Inside the car, there was only the hum of the air-conditioning and the sound of Lu Youliang tapping his own knee from time to time.

Lu Youliang said, "When we unexpectedly found Lu Guosheng's fingerprint, we added another fifty thousand to the original reward. After it was made known, we received phone calls making reports over and over, saying they'd seen a person like that somewhere. However fast we got there, we came up empty-handed.—Later this also became another confirmation that this business wasn't real."
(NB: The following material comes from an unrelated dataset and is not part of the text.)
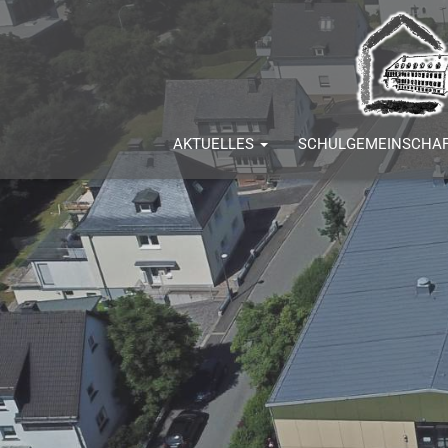
AKTUELLES
SCHULGEMEINSCHA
"The materials of informers on record are all kept strictly secret. Only our own people know their identities," Luo Wenzhou said. "A petty thief couldn't come into a public security bureau to pilfer. If Gu Zhao was framed, then only our own people could have put things into his locker in the duty room.—Gu Zhao suspected that there was a rat in the City Bureau, so he chose to investigate on his own. But he also knew the rules, so when he found The Louvre in the end, to be rigorous about collecting evidence, he must have chosen a partner among the people he trusted. And that person killed him."

Lu Youliang seemed to age ten years in an instant.

Luo Wenzhou turned his head to look at him. "Uncle Lu, is there anything else you want to tell me?"

He had a feeling that there had to be something Lu Youliang wanted to say. But he waited a long time, and Director Lu at last avoided his line of sight. "No. This is all that I know. All of us old farts are suspects. This has to rely on you youngsters."

Luo Wenzhou looked at him deeply, then drove into the City Bureau's yard, considerately taking Lu Youliang up to the office building.

When he'd seen him drive off, Lu Youliang sighed gently and reached into his coat pocket—inside it was a miniature listening device that had run out of batteries.